What you will do:
One number, and no other words, should make up the answer: how many lines of the listing contain the string "Registration".

Supplied records:
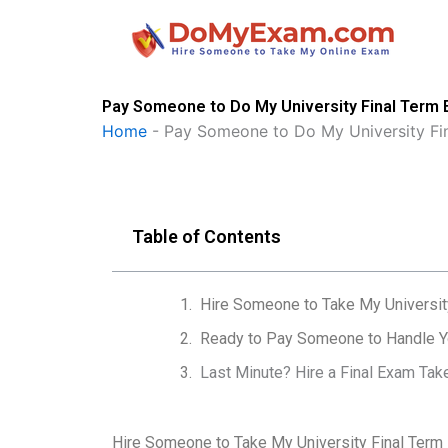
Skip
to
content
Pay Someone to Do My University Final Term
Home
-
Pay Someone to Do My University Fi
Table of Contents
Hire Someone to Take My Universit
Ready to Pay Someone to Handle Yo
Last Minute? Hire a Final Exam Tak
Hire Someone to Take My University Final Term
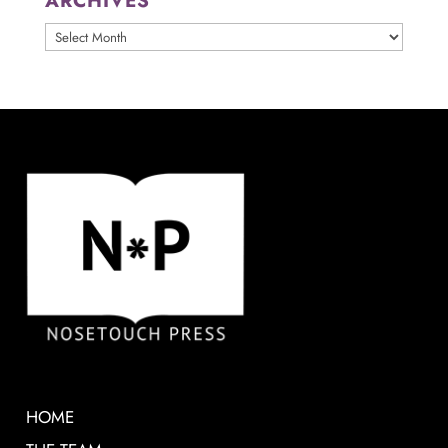
ARCHIVES
ARCHIVES
HOME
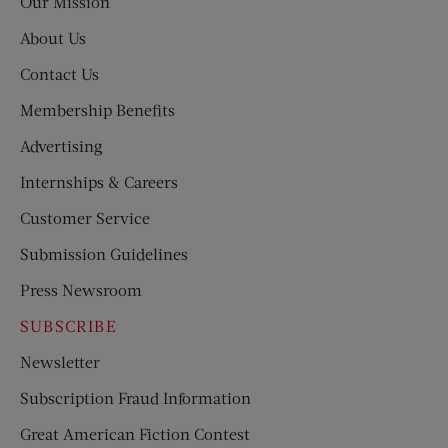
Our Mission
About Us
Contact Us
Membership Benefits
Advertising
Internships & Careers
Customer Service
Submission Guidelines
Press Newsroom
SUBSCRIBE
Newsletter
Subscription Fraud Information
Great American Fiction Contest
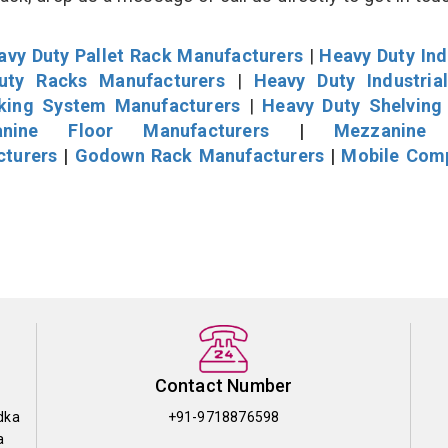
avy Duty Pallet Rack Manufacturers
|
Heavy Duty Ind
uty Racks Manufacturers
|
Heavy Duty Industria
cking System Manufacturers
|
Heavy Duty Shelving
nine Floor Manufacturers
|
Mezzanine 
cturers
|
Godown Rack Manufacturers
|
Mobile Com
Contact Number
dka
+91-9718876598
a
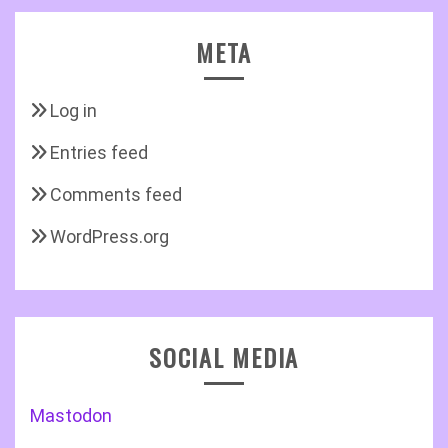
META
Log in
Entries feed
Comments feed
WordPress.org
SOCIAL MEDIA
Mastodon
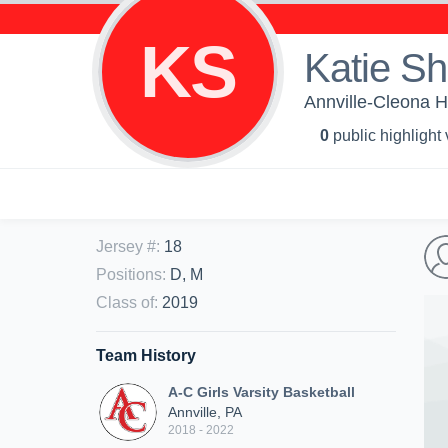
KS
Katie S
Annville-Cleona H
0
public highlight
Jersey #
:
18
Positions
:
D, M
Class of
:
2019
Team History
A-C Girls Varsity Basketball
Annville, PA
2018 - 2022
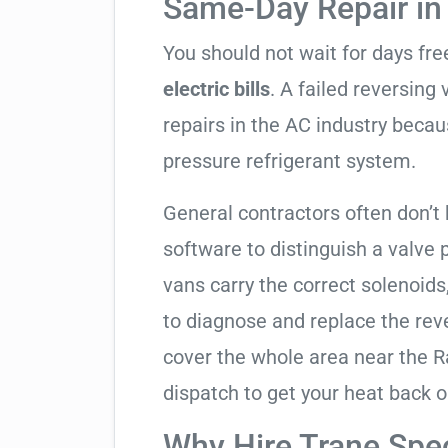
Same-Day Repair in 
You should not wait for days fr
electric bills
. A failed reversing
repairs in the AC industry becau
pressure refrigerant system.
General contractors often don’t 
software to distinguish a valve
vans carry the correct solenoids
to diagnose and replace the rev
cover the whole area near the
dispatch to get your heat back o
Why Hire Trane Spec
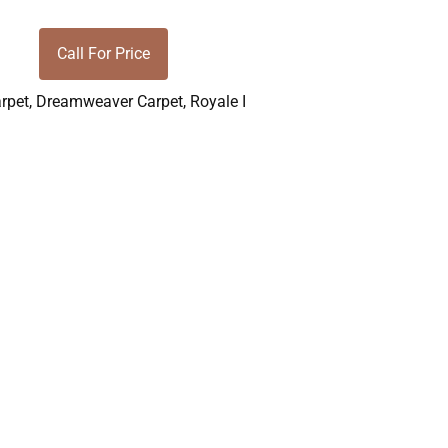
Call For Price
rpet
,
Dreamweaver Carpet
,
Royale I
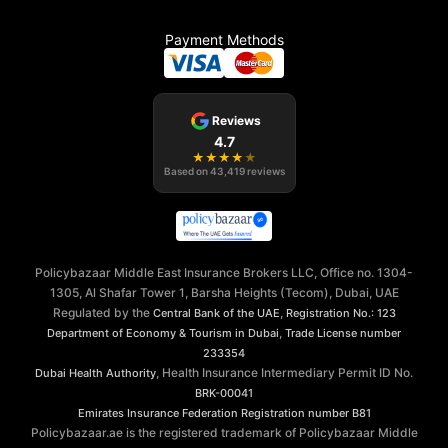
Payment Methods
Reviews
4.7
★
★
★
★
★
Based on
43,419
reviews
Policybazaar Middle East Insurance Brokers LLC, Office no. 1304-
1305, Al Shafar Tower 1, Barsha Heights (Tecom), Dubai, UAE
Regulated by the
,
Central Bank of the UAE
Registration No.: 123
,
Department of Economy & Tourism in Dubai
Trade License number
233354
, Health Insurance Intermediary Permit ID No.
Dubai Health Authority
BRK-00041
Emirates Insurance Federation
Registration number B81
Policybazaar.ae is the registered trademark of Policybazaar Middle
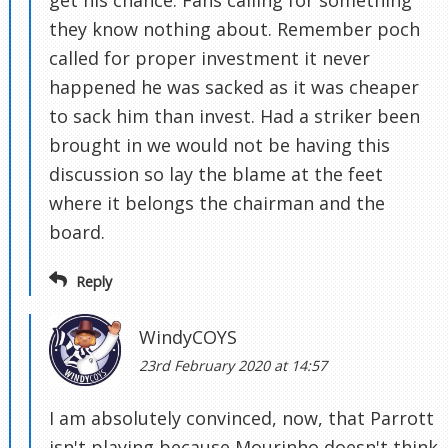
get his chance. Fans calling for something
they know nothing about. Remember poch
called for proper investment it never
happened he was sacked as it was cheaper
to sack him than invest. Had a striker been
brought in we would not be having this
discussion so lay the blame at the feet
where it belongs the chairman and the
board.
Reply
WindyCOYS
23rd February 2020 at 14:57
I am absolutely convinced, now, that Parrott
isn't playing because Mourinho doesn't think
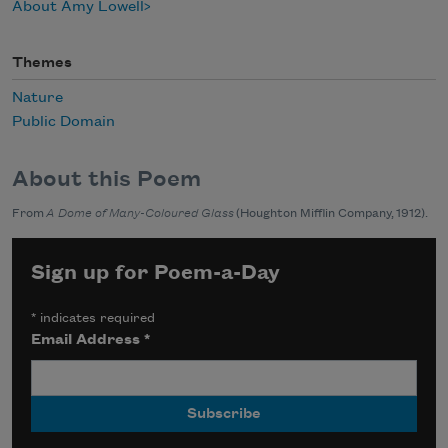
About Amy Lowell
Themes
Nature
Public Domain
About this Poem
From
A Dome of Many-Coloured Glass
(Houghton Mifflin Company, 1912).
Sign up for Poem-a-Day
*
indicates required
Email Address
*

Output:
2